New details about a terrifying FBI raid on the home of a pro-life activist Mark Houck have emerged after he was cleared of committing any crime outside a Philadelphia abortion clinic.
A day after his acquittal the father of seven described the excessive use of force by the Department of Justice to arrest him on relatively minor charges.
He told The War Room podcast that more than 20 FBI agents and state troopers arrived at his house in up to 15 vehicles early in the morning.
They relentlessly rang his bell, pounded on his door and shouted for him to open up without initially saying who they were.
He opened the door to heavily equipped agents pointing M-16 rifles at him and his wife Ryan-Marie.
At the time, she told the Catholic News Agency that “a SWAT team of about 25 came to my house with about 15 vehicles and started pounding on our door. They said they were going to break in if he didn’t open it. And then they had about five guns pointed at my husband, myself, and basically at my kids.”
The FBI denied a SWAT team was involved, but Mr. Houck said: “I have 100 yards to the street, cars were lined all the way up to the street, marked and unmarked units right in front of me and surrounding the side of my house, long guns pointed at me, heavily armoured vests, ballistic helmets, ballistic shields, a battering ram.”
He described the FBI’s tactics as “recklessness” and an “act of terror.”
“I’m so surprised that someone wasn’t shot or I wasn’t shot. If my kids had picked up one of our airsoft guns that they play around with, they easily could have been shot.”
The Catholic pro-life activist said that when he was arrested, his children were screaming, he had on flip-flops, a pair of shorts, a T-shirt, and was not wearing underwear.
The agents refused him permission to put on underwear, brush his teeth, or put on deodorant, but he was allowed to take his rosary..
Mr. Houck said that he was shackled at the waist and feet when he was handed over to US Marshals in “a pure act of humiliation,” adding that he was treated like he was “a convicted felon” and “like no other person has ever treated” him.

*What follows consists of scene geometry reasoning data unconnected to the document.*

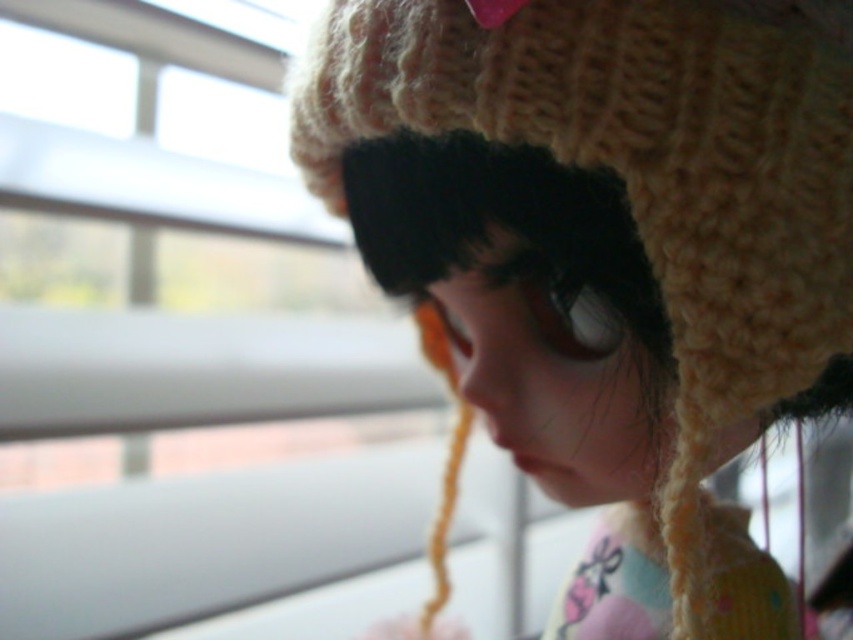 Looking at this image, you are trying to decide whether to place a small potted plant between the transparent glass window at upper left and the knitted woolen hat at upper right. Based on their sizes, will the plant fit comfortably without overcrowding the space?

The transparent glass window at upper left is larger than the knitted woolen hat at upper right. Since the plant is small, it should fit comfortably between them without overcrowding the space. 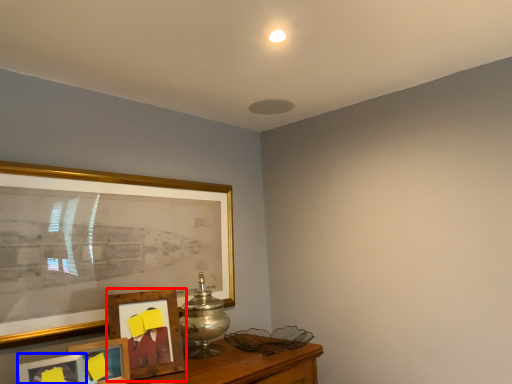 Question: Which object is further to the camera taking this photo, picture frame (highlighted by a red box) or picture frame (highlighted by a blue box)?

Choices:
 (A) picture frame
 (B) picture frame

Answer: (A) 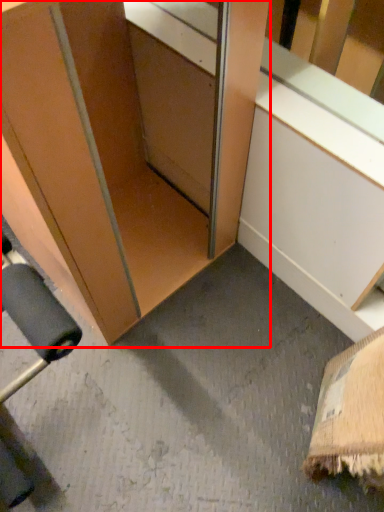 Question: From the image's perspective, considering the relative positions of cabinetry (annotated by the red box) and window sill in the image provided, where is cabinetry (annotated by the red box) located with respect to the staircase?

Choices:
 (A) above
 (B) below

Answer: (A) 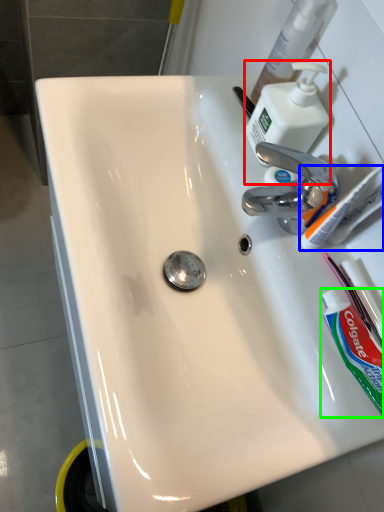 Question: Based on their relative distances, which object is nearer to soap dispenser (highlighted by a red box)? Choose from toothbrush (highlighted by a blue box) and toothpaste (highlighted by a green box).

Choices:
 (A) toothbrush
 (B) toothpaste

Answer: (A) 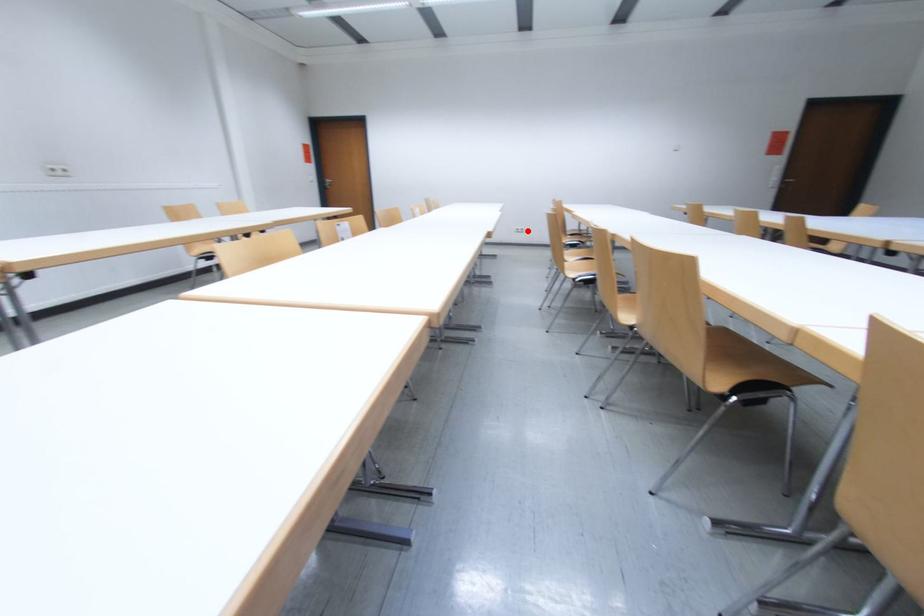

He described his detainment as “the most intimate prayer experience” of his life, adding that he was “at the foot of Calvary” and was at peace.
His lawyers had previously made an open offer to peacefully bring Mr. Houck in for questioning by authorities if required.
He told The War Room host Steve Bannon podcast that he intends to press charges for prosecutorial abuse.
His lawyers want to give the Houck family the opportunity to testify to the US Congress about their ordeal.